Thanks. Great stuff Viv...love the MI pic and Watts' statue..
And now for a ramble round Holloway Head and the narrow still functioning (just) alleys and back Streets round there, like
Ernest Street, Bow Street, Windmill Street etc......and speaking of which of course, the History of
Chapman's Windmill...as a start...
On the hill overlooking Holloway Head was Chapman's windmill. It succeeded at least one earlier mill on this site. Gordon Roe in his biography of the Birmingham artist, David Cox, writes, "Joseph Cox's first wife, David's mother, was born Frances Walford, the daughter of a miller and farmer who gave his name to the mill which he had built himself on a high gravelly hill near Holloway Head."
The usual date given for the construction of Chapman's brick-built tower mill is 1745. It was probably built by a member of the Clark family who were millwrights in Deritend until late into the 18th Century. Chapman was still in possession of the mill in 1774, when he made his will, but two years later his executors sold it to John Griffiths. Griffiths put his brother Thomas in as miller while he ran the business as a baker and miller at 114, Hill Street. In April 1778 the mill was struck by lightning. The main beam, one of the sails and a cog wheel were "shivered in pieces, and it was otherwise materially injured, the miller was struck down by the violence of the shock, and remained senseless for some time.”
William Martin took over the mill from the Griffith family, four hundred pounds having been expended on repairs.
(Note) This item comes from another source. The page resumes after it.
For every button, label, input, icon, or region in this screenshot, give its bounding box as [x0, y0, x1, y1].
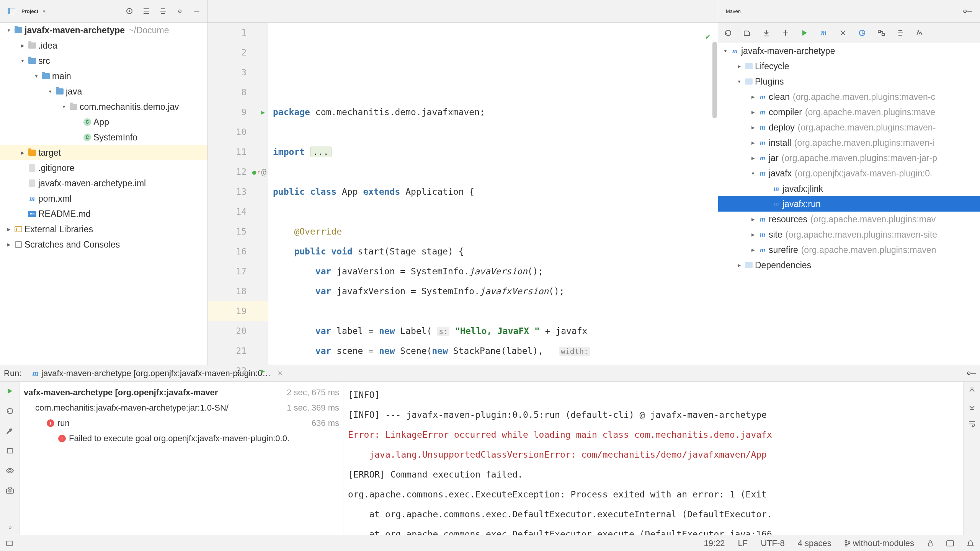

Originally the mill had a tail-pole, as is seen in an early engraving, but now this was replaced with a fan-tail gear mechanism. During1820's and early 1830's Thomas Lucy of the Stratford-up on-Avon milling family worked Chapman's mill with his sons. After him came the millers Sandbridge Kendrick and Bridges. With Bridges' death the mill fell into decay. The land surrounding it was laid out as a bowling green and pleasure garden. The mill was used as a camera obscura, and from time to time for firework displays under the direction of "Signor Castileo.” In 1873, with the aid of gunpowder, Chapman's windmill was demolished.
The area in the above picture, where once this row of buildings stood, is little changed even today. The buildings shown were positioned between
Windmill Street and
Florence Street on
Holloway Head, a short distance from the present twin tower blocks and the Radisson Hotel.
The layout of the streets in this area have changed little since the photograph was taken. In 1870 there was little more in the area than can be seen in the photograph. Behind the cottages was open land which was farmed during the 18th and 19th centuries and a windmill, known as Chapman's Mill, after Samuel Chapman who built it in the 1740s, it lent itself to the name of the nearby Windmill Street.
Ernest Street was cut through the middle of this row of buildings shortly after their demolition, as was
Florence Street which is just off the right hand edge of the image. The current petrol station is built on the site of the old Dog and Duck Inn (the building with the canopy on the left). In 1869 this row of buildings consisted of
The Dog and Duck (no.89), a Baker (no.86-7), a Butcher (no.84-5), a Greengrocer (no.82), a General Basket Maker (no.80) and the
Bowling Green Inn next door at number 79 (nearest the camera).
The area changed from mainly rural and became industrial in nature, many small factories sprung up in the 1870s and 1880s, producing allsorts from lamps and bonnets, metal works, a brass foundry and sewing machine parts.